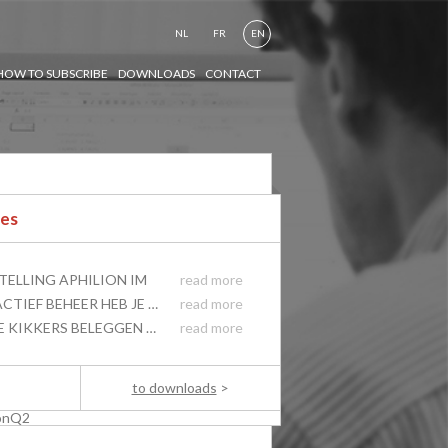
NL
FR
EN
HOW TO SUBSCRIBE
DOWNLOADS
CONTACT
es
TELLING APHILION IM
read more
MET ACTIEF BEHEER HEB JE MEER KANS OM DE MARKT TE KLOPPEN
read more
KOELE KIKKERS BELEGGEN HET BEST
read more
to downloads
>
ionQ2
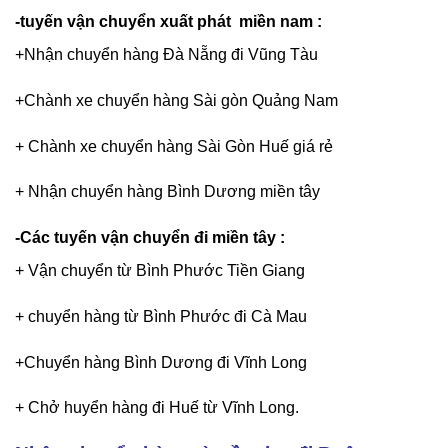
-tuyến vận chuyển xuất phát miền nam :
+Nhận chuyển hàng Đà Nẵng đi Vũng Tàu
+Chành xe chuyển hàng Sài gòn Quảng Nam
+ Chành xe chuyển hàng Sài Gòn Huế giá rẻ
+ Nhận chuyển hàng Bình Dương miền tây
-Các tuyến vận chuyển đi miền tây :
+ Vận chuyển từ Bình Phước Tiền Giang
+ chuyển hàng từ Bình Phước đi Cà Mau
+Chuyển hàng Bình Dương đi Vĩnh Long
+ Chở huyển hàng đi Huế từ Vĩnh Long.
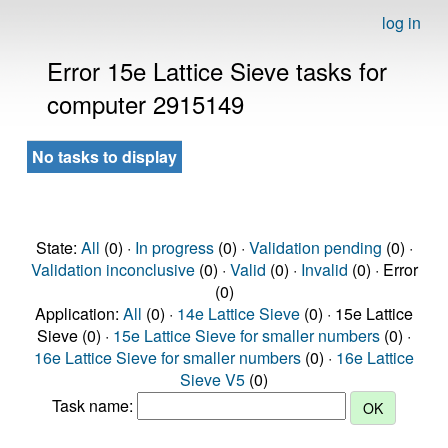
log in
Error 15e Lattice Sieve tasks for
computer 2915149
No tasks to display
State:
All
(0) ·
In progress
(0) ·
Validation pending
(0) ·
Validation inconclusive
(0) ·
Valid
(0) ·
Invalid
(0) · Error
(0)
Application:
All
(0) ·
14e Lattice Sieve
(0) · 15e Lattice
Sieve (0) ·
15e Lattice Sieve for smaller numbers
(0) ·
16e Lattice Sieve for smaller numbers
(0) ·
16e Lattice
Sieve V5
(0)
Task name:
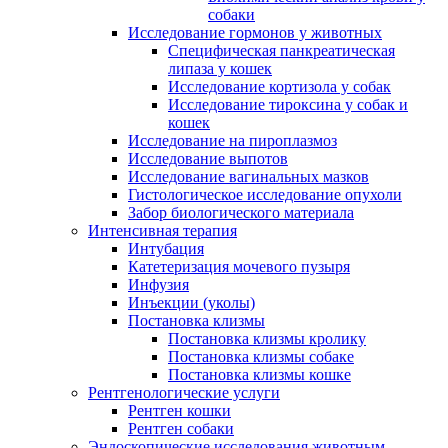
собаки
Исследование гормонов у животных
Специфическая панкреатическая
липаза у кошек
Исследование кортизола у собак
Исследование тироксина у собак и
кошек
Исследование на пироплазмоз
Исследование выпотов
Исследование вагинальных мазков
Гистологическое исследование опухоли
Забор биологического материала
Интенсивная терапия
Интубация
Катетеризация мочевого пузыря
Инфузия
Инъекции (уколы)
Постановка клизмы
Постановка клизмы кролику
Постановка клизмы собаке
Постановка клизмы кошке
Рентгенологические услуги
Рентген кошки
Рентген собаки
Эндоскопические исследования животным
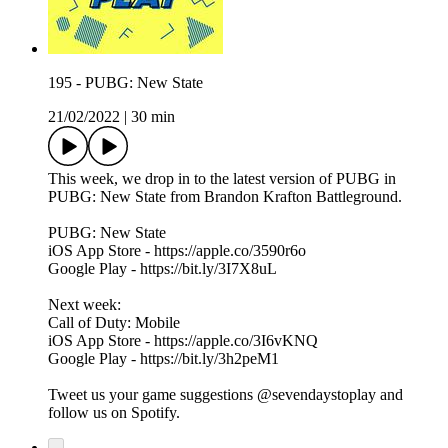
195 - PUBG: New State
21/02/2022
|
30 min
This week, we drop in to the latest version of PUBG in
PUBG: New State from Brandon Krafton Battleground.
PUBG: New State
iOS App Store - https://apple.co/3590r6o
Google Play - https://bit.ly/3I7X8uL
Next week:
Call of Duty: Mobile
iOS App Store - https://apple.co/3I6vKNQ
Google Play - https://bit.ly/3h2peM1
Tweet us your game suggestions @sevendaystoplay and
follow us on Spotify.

##########

**TRY IT**: Read through the entries above and copy each line that has the string "Error" in it.

**ANSWER SECTION**:
Error 15e Lattice Sieve tasks for
(0) · Error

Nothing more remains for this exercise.